- _Information supplied_

***

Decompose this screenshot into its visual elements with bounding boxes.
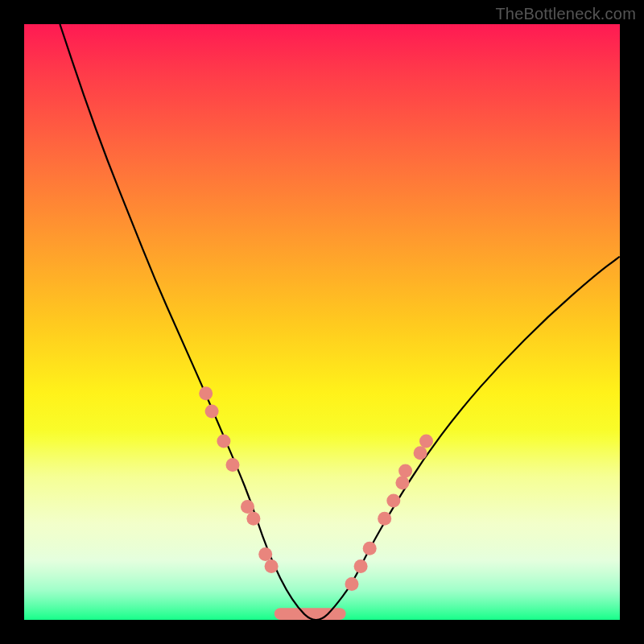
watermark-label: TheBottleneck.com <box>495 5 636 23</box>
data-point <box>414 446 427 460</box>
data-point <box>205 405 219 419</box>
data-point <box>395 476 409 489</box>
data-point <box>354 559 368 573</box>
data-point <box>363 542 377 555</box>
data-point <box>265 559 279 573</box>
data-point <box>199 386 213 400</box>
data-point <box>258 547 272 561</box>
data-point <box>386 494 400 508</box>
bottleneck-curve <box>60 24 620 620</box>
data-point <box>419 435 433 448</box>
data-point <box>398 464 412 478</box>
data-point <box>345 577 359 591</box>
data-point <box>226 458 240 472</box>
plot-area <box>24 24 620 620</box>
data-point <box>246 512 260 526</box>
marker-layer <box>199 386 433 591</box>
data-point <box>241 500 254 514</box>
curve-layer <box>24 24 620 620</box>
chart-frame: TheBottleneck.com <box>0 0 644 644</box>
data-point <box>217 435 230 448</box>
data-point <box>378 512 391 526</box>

***

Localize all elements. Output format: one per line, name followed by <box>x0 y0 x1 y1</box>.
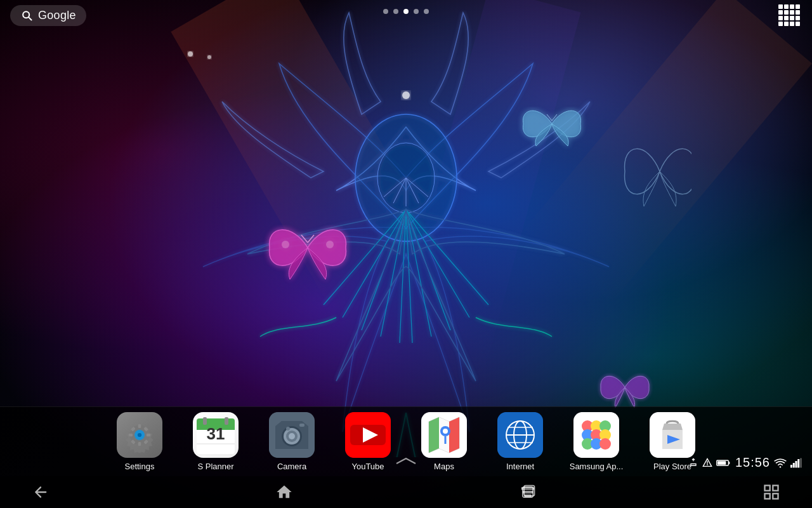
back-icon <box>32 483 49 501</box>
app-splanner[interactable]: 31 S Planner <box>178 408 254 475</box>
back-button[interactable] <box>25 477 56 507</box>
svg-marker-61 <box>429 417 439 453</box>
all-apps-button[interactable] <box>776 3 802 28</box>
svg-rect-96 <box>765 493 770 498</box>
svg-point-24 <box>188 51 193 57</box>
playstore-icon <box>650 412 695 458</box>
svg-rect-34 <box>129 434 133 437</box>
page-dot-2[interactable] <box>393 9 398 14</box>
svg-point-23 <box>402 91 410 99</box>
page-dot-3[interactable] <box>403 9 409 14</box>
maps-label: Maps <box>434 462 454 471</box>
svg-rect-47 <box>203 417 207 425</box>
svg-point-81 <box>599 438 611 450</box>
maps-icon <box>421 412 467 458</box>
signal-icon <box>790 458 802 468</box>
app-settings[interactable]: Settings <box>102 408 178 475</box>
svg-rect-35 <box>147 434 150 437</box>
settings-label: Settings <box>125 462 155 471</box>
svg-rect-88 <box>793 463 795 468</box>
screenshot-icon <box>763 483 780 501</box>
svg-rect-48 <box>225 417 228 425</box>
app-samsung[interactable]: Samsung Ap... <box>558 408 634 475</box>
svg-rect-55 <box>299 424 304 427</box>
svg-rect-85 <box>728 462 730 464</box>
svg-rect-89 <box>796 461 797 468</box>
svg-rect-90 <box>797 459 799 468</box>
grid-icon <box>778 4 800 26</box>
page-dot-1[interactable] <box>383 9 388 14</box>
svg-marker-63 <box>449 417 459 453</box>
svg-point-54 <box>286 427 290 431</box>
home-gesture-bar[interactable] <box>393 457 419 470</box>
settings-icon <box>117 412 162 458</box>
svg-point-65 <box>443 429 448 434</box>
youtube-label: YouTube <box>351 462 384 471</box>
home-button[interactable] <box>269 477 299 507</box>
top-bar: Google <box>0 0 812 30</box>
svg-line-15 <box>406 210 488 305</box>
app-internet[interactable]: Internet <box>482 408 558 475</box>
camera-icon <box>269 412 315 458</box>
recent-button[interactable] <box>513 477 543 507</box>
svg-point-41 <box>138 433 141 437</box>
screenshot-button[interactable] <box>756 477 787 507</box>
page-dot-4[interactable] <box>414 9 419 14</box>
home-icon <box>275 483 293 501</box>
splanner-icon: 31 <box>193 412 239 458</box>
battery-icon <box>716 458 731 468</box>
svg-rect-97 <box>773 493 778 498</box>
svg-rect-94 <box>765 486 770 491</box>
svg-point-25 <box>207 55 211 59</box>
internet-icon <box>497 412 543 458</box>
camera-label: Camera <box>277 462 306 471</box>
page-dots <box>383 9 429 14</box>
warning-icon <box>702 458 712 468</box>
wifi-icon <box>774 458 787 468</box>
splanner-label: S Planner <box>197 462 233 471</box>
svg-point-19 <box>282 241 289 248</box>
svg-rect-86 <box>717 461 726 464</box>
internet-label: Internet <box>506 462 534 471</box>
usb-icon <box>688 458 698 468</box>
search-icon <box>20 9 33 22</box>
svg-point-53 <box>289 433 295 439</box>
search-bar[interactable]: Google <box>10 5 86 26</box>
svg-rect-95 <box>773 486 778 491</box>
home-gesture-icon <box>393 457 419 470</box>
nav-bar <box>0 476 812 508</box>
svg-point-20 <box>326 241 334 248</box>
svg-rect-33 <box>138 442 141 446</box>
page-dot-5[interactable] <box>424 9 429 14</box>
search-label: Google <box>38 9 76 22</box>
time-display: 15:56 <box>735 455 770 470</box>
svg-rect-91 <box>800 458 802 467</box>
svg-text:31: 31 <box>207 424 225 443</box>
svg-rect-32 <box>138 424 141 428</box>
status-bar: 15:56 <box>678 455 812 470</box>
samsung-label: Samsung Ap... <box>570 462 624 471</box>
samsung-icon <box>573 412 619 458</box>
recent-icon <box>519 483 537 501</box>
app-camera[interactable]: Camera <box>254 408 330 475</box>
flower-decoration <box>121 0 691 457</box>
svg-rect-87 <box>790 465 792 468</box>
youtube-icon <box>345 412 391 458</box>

***

- _Action item_
Only lines holding the word "page" are wanted, so copy each of them from the records above.

- _Answer space_
page-dot-2[interactable] <box>393 9 398 14</box>
page-dot-3[interactable] <box>403 9 409 14</box>
page-dot-1[interactable] <box>383 9 388 14</box>
page-dot-4[interactable] <box>414 9 419 14</box>
page-dots <box>383 9 429 14</box>
page-dot-5[interactable] <box>424 9 429 14</box>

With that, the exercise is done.